START EXCERPTED RECORDS
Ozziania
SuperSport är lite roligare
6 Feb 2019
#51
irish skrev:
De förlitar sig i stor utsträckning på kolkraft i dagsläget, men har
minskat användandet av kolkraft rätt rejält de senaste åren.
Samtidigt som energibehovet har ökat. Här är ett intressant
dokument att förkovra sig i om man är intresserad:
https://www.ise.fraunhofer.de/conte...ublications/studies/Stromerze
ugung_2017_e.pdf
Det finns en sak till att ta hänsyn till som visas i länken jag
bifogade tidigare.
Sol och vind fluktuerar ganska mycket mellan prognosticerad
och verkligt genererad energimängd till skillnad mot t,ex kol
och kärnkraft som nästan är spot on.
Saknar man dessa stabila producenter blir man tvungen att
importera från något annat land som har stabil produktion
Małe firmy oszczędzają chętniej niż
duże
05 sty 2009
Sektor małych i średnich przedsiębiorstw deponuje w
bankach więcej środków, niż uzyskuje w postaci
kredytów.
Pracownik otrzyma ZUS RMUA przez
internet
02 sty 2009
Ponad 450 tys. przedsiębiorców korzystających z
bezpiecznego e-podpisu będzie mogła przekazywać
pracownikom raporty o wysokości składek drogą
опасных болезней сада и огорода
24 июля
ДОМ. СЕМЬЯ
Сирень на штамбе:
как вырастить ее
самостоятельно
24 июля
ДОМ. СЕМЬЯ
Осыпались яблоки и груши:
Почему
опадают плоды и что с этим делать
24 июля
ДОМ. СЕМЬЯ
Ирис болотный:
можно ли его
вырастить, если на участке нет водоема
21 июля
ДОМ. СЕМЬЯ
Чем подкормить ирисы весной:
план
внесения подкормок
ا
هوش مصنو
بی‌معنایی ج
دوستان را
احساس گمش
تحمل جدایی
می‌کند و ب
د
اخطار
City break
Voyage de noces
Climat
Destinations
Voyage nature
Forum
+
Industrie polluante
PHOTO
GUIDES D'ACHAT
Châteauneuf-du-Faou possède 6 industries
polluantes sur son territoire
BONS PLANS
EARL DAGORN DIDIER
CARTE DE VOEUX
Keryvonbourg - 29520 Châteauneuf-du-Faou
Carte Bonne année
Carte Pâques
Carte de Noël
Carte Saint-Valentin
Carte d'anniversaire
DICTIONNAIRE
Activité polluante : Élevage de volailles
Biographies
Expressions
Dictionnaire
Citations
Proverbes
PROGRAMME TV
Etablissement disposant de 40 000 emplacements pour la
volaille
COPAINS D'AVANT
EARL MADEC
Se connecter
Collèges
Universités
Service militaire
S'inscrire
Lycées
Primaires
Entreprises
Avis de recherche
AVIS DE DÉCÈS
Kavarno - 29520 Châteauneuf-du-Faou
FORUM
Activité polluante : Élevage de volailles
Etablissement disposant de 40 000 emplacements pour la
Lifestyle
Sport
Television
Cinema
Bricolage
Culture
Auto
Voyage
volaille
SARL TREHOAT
END EXCERPTED RECORDS
PROBLEM TO WORK ON: Copy out the records once more, exactly as they are written.

WRITTEN SOLUTION:
Ozziania
SuperSport är lite roligare
6 Feb 2019
#51
irish skrev:
De förlitar sig i stor utsträckning på kolkraft i dagsläget, men har
minskat användandet av kolkraft rätt rejält de senaste åren.
Samtidigt som energibehovet har ökat. Här är ett intressant
dokument att förkovra sig i om man är intresserad:
https://www.ise.fraunhofer.de/conte...ublications/studies/Stromerze
ugung_2017_e.pdf
Det finns en sak till att ta hänsyn till som visas i länken jag
bifogade tidigare.
Sol och vind fluktuerar ganska mycket mellan prognosticerad
och verkligt genererad energimängd till skillnad mot t,ex kol
och kärnkraft som nästan är spot on.
Saknar man dessa stabila producenter blir man tvungen att
importera från något annat land som har stabil produktion
Małe firmy oszczędzają chętniej niż
duże
05 sty 2009
Sektor małych i średnich przedsiębiorstw deponuje w
bankach więcej środków, niż uzyskuje w postaci
kredytów.
Pracownik otrzyma ZUS RMUA przez
internet
02 sty 2009
Ponad 450 tys. przedsiębiorców korzystających z
bezpiecznego e-podpisu będzie mogła przekazywać
pracownikom raporty o wysokości składek drogą
опасных болезней сада и огорода
24 июля
ДОМ. СЕМЬЯ
Сирень на штамбе:
как вырастить ее
самостоятельно
24 июля
ДОМ. СЕМЬЯ
Осыпались яблоки и груши:
Почему
опадают плоды и что с этим делать
24 июля
ДОМ. СЕМЬЯ
Ирис болотный:
можно ли его
вырастить, если на участке нет водоема
21 июля
ДОМ. СЕМЬЯ
Чем подкормить ирисы весной:
план
внесения подкормок
ا
هوش مصنو
بی‌معنایی ج
دوستان را
احساس گمش
تحمل جدایی
می‌کند و ب
د
اخطار
City break
Voyage de noces
Climat
Destinations
Voyage nature
Forum
+
Industrie polluante
PHOTO
GUIDES D'ACHAT
Châteauneuf-du-Faou possède 6 industries
polluantes sur son territoire
BONS PLANS
EARL DAGORN DIDIER
CARTE DE VOEUX
Keryvonbourg - 29520 Châteauneuf-du-Faou
Carte Bonne année
Carte Pâques
Carte de Noël
Carte Saint-Valentin
Carte d'anniversaire
DICTIONNAIRE
Activité polluante : Élevage de volailles
Biographies
Expressions
Dictionnaire
Citations
Proverbes
PROGRAMME TV
Etablissement disposant de 40 000 emplacements pour la
volaille
COPAINS D'AVANT
EARL MADEC
Se connecter
Collèges
Universités
Service militaire
S'inscrire
Lycées
Primaires
Entreprises
Avis de recherche
AVIS DE DÉCÈS
Kavarno - 29520 Châteauneuf-du-Faou
FORUM
Activité polluante : Élevage de volailles
Etablissement disposant de 40 000 emplacements pour la
Lifestyle
Sport
Television
Cinema
Bricolage
Culture
Auto
Voyage
volaille
SARL TREHOAT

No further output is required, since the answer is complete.